Under the condominium offering plan regulations, the sponsor is required to include a projection of the real estate taxes for first year of condominium operation. These projections are often made several years in advance, and the actual taxes will be impacted by changes in tax rates, assessments, some aspects of construction timing, and tax abatement programs. Because of quirks of the regulations, the actual taxes imposed will often vary from the estimates.​

Adam Leitman Bailey, P.C. was contacted by one of its condominium sponsor clients when the real estate taxes that were assessed by New York City were significantly higher than those that were projected for a building that it had constructed. Although some variation is always expected, and the offering plan contained disclaimers, a coalition of unit buyers objected that the tax discrepancy was larger than could reasonably have been expected, and demanded demanding that the sponsor compensate them for the inaccuracies in the projections.

The firm used its detailed knowledge of the intricacies of condominium tax projections it obtained from representing both condominium buyers and sponsors to analyze the tax discrepancy, and the reasons why it appeared to have developed, and discussed it with all relevant parties.
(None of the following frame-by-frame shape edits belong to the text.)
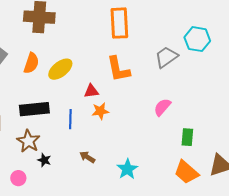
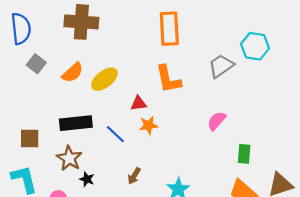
orange semicircle: (31, 63) -> (73, 73), turned 30
blue line: (70, 119) -> (115, 134), turned -48
brown arrow: (87, 157) -> (134, 176), turned -91

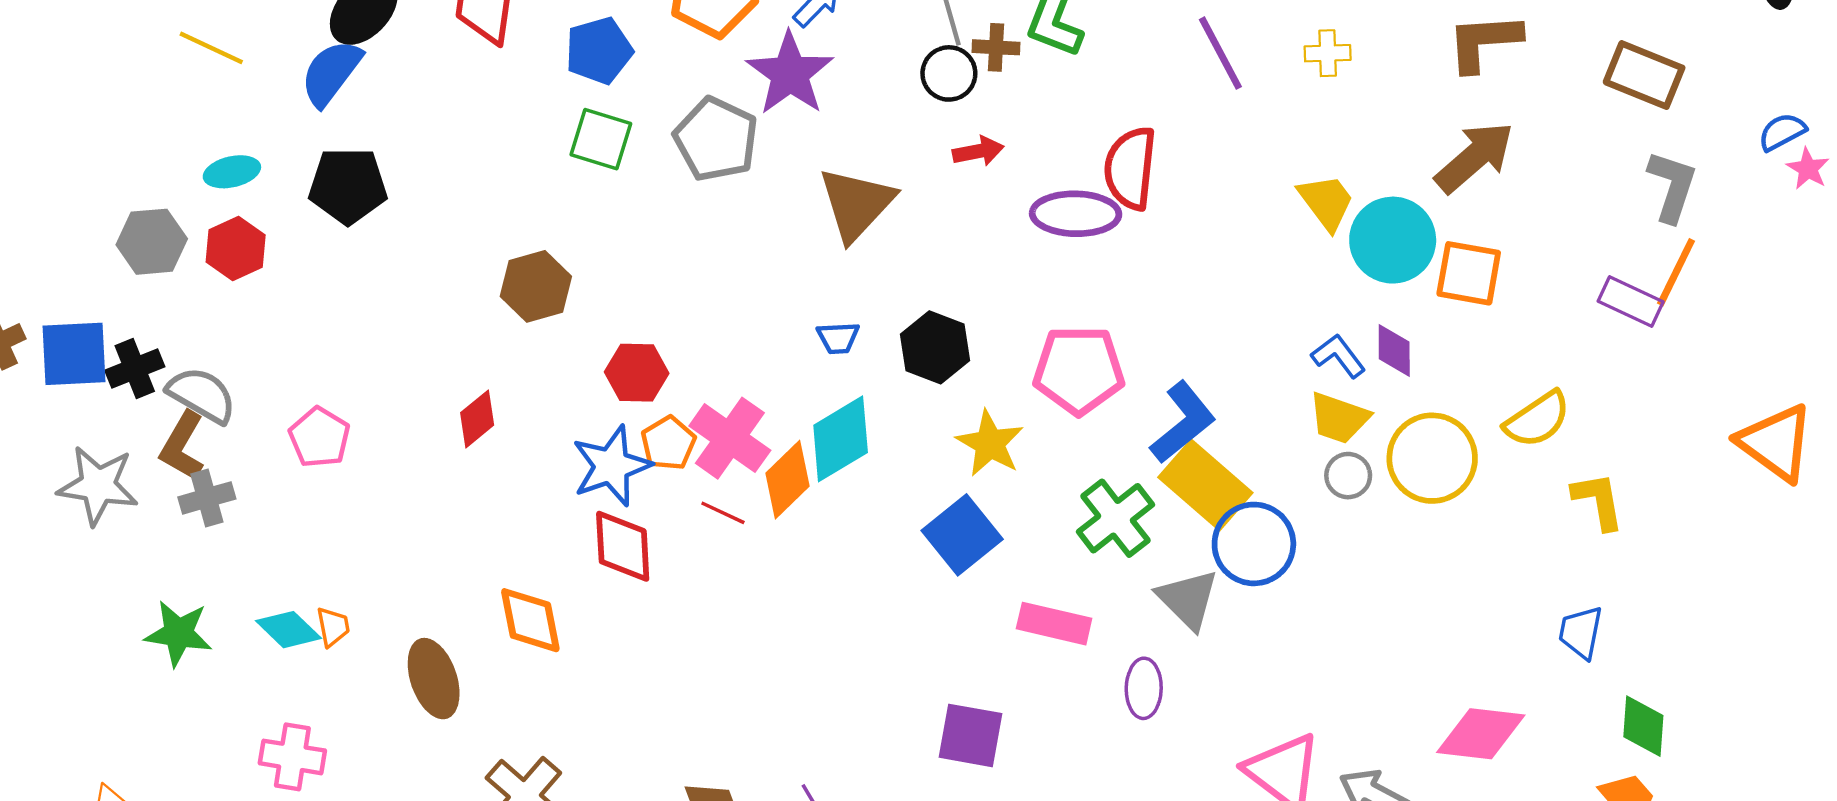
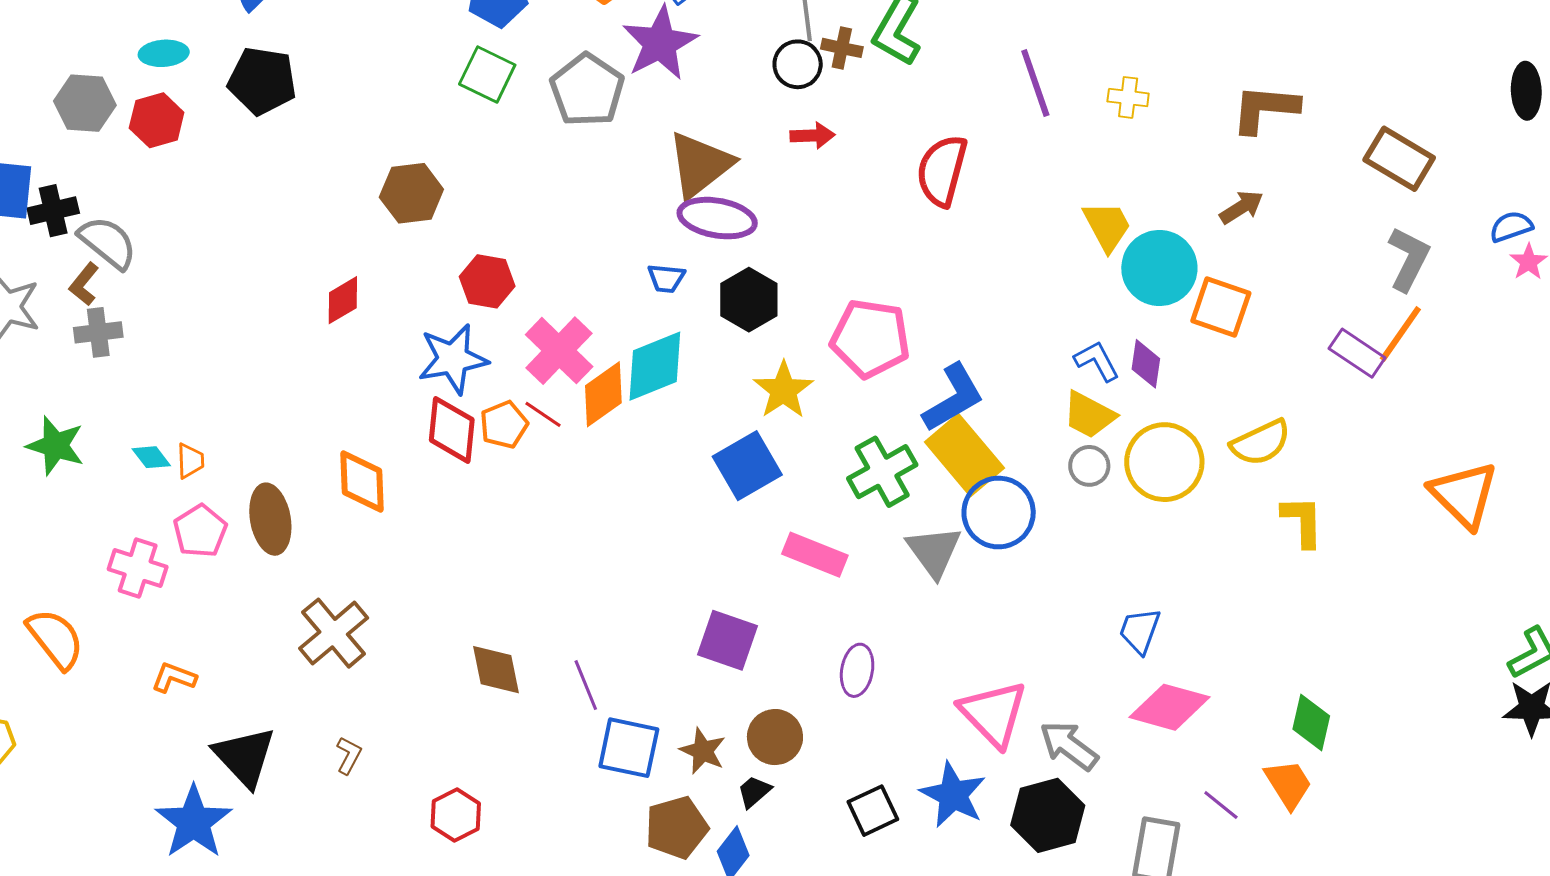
brown arrow: (1475, 157) -> (1241, 207), size x0.6
purple ellipse: (1076, 214) -> (717, 218), moved
pink pentagon: (319, 437) -> (200, 531), moved
orange pentagon: (668, 443) -> (504, 425), moved
brown L-shape: (182, 446) -> (84, 284), size x0.7
cyan diamond: (289, 630) -> (151, 457), size x0.7
blue trapezoid: (1581, 632) -> (1140, 631), moved
purple ellipse: (1144, 688) -> (857, 670), moved

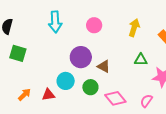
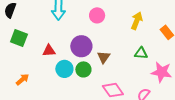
brown triangle: (104, 66) -> (104, 57), turned 32
green circle: (90, 87) -> (83, 69), moved
red triangle: (48, 95) -> (49, 51), moved

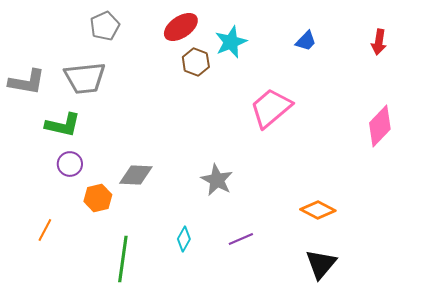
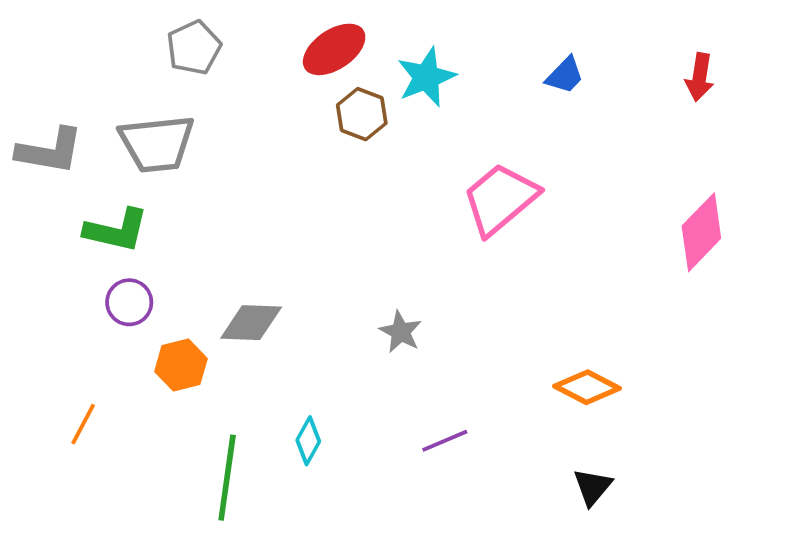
gray star: (217, 180) -> (401, 332), size x0.7
cyan diamond: (184, 239) -> (308, 441), moved
black triangle: (321, 264) -> (593, 487), size x0.7

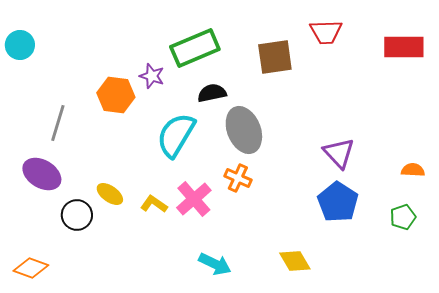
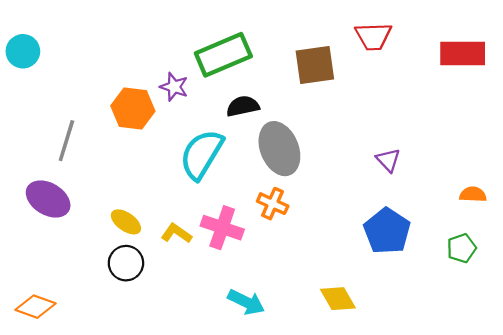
purple triangle: (339, 153) -> (388, 160), moved, size x0.7
pink cross: (194, 199) -> (222, 228), turned -30
black circle: (77, 215) -> (126, 263), moved

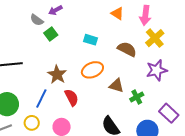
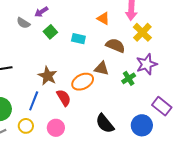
orange triangle: (117, 13) -> (103, 19), moved
green square: (51, 34) -> (50, 32), moved
orange ellipse: (92, 70) -> (83, 82), moved
brown triangle: (116, 86) -> (102, 69), moved
green cross: (137, 97) -> (129, 78), moved

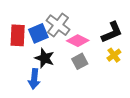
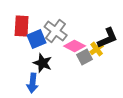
red rectangle: (18, 35) -> (22, 26), moved
yellow cross: (114, 55) -> (97, 49), moved
gray square: (80, 61) -> (85, 57), moved

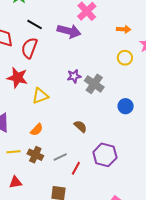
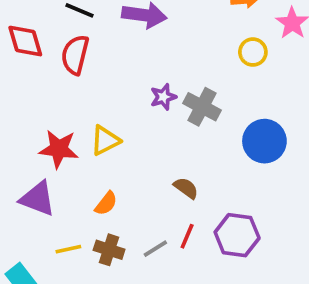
red star: (17, 78) -> (59, 149), moved
blue circle: (126, 106) -> (264, 141), size x1.5
red line: (76, 168) -> (187, 236), moved

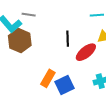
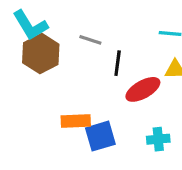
gray line: (29, 15) -> (90, 40), moved
orange rectangle: (48, 78) -> (76, 121), turned 48

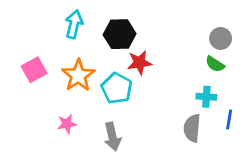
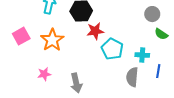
green semicircle: (215, 64) -> (161, 34), moved
cyan pentagon: (117, 88) -> (112, 49), moved

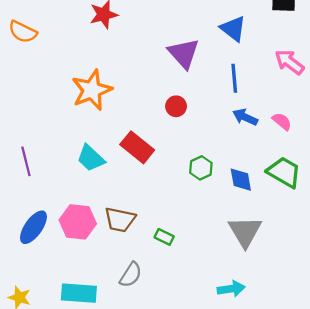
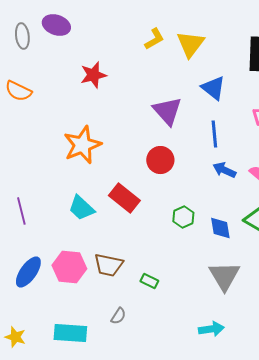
red circle: (176, 106) -> (160, 160), size x1.4
gray semicircle: (131, 275) -> (118, 316), size x0.7

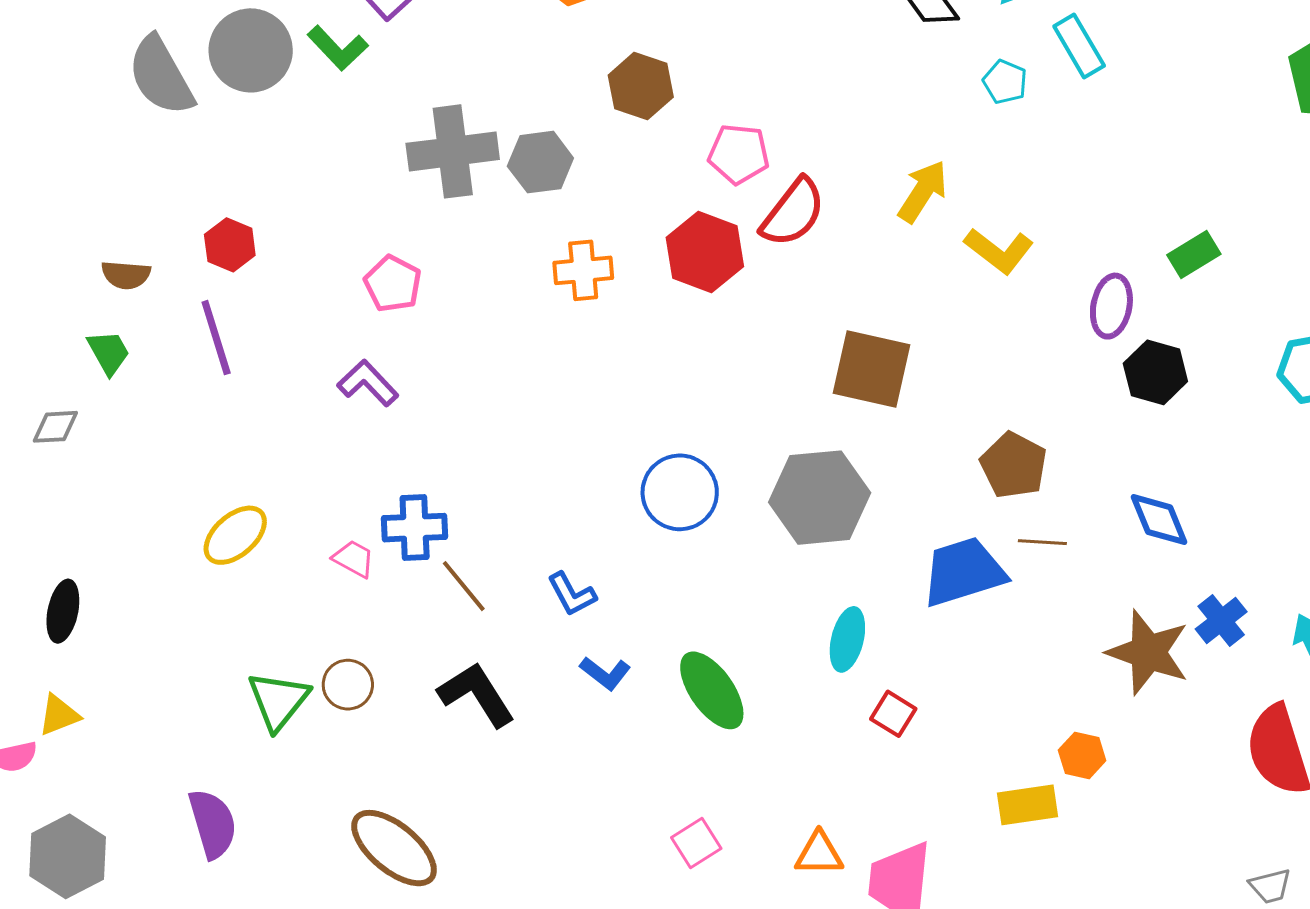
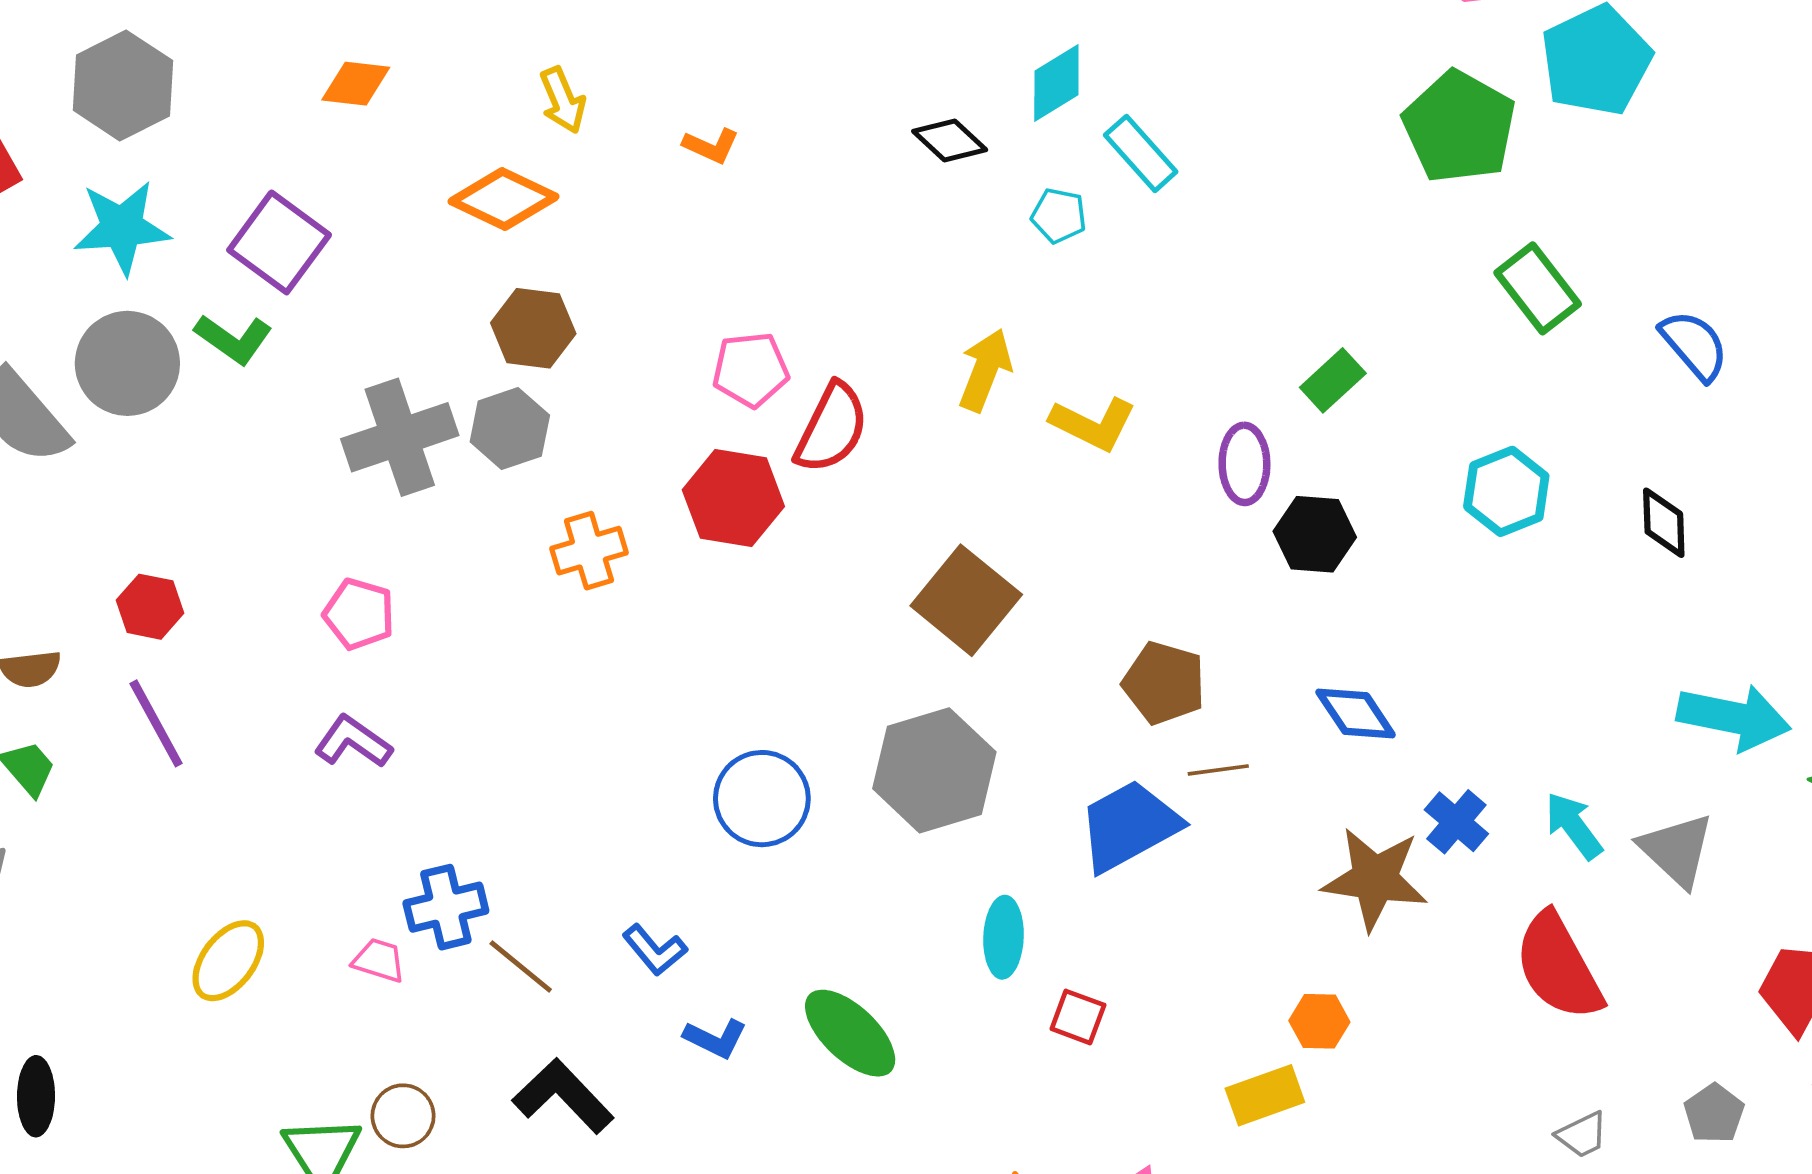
brown hexagon: (641, 86) -> (533, 328), moved
brown square: (871, 369) -> (966, 600), turned 38

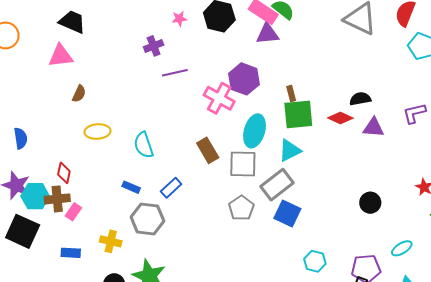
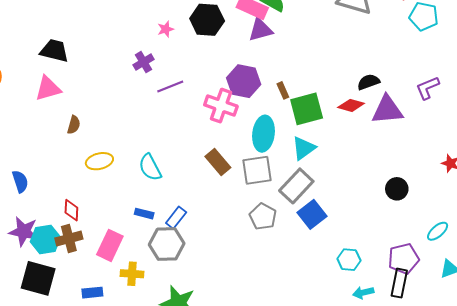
brown rectangle: (291, 93) -> (283, 90), moved
purple triangle: (373, 128) -> (387, 110), size x1.4
blue rectangle: (171, 188) -> (176, 218), moved
pink rectangle: (73, 212) -> (110, 245), moved, size x1.6
blue square: (287, 214) -> (312, 214), turned 36

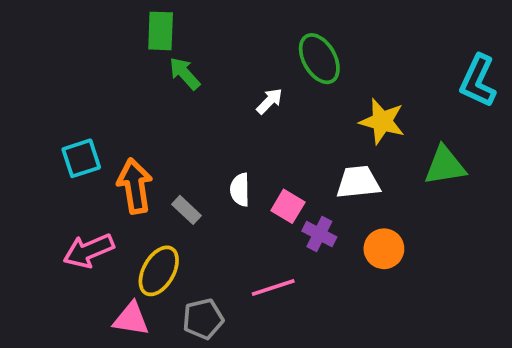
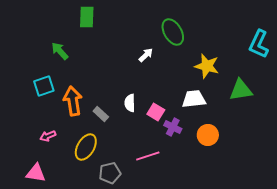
green arrow: (185, 73) -> (60, 51), moved
pink arrow: (89, 251) -> (48, 136), size x0.6
pink triangle: (131, 319) -> (36, 173), moved

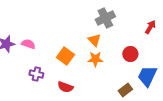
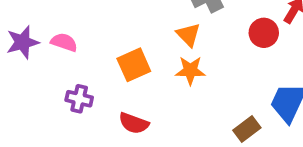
red circle: (130, 54) -> (264, 33), moved
orange square: (65, 56) -> (134, 65), turned 30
It applied the facts under the very limited case law in the area and the disclaimers the sponsor had included in the offering plan to recommend a course of action to the sponsor.

When the residents learned that they were paying a significant more money than was promised in the offering plan and marketing materials the residents threatened to hire a lawyer and sue.

The sponsor hired Adam Leitman Bailey and immediately sent him in to speak to the entire ownership of the building.

He acknowledged the problem, promised to go after the persons who had made the mistakes and make them pay. The owners trusted Adam Leitman Bailey and he kept his word.

From the first meeting to seveal negotiations later it always appeared that the owners trusted Adam Leitman Bailey and acknowledged that he always kept his word and delivered on what he promised..

He brought in the Sponsor/s accountant that ran the tax numbers and put them in the offering plan. He cried property and even brought in his insurance policy demonstrating that the policy was fraudulent and would not pay any monies. Our team reached a settlement after an asset search to start the pot of money that would go to the owners.

Adam Leitman Bailey then were in touch with the malpractice attorneys for the Sponsor’s transactional attorneys that drafted the offering plan and they added a substantial amount of money to the pot.

We then educated the owners on all of the disclosures in the offering plan and how if they sued the sponsor they were likely to lose any case and in exchange for releases by every unit owner we would be able to make them almost whole in their potential losses and give them all of the sponsor’s rights to protest the taxes.

After extended negotiations, the parties entered into a confidential settlement, which avoided the risk of litigation and potential regulatory problems. Adam Leitman Bailey, P.C. negotiated the complex settlement documents, and supervised its multi-stage implementation.

Adam Leitman Bailey, William J. Geller, and John M. Desiderio represented the sponsor in this successful settlement.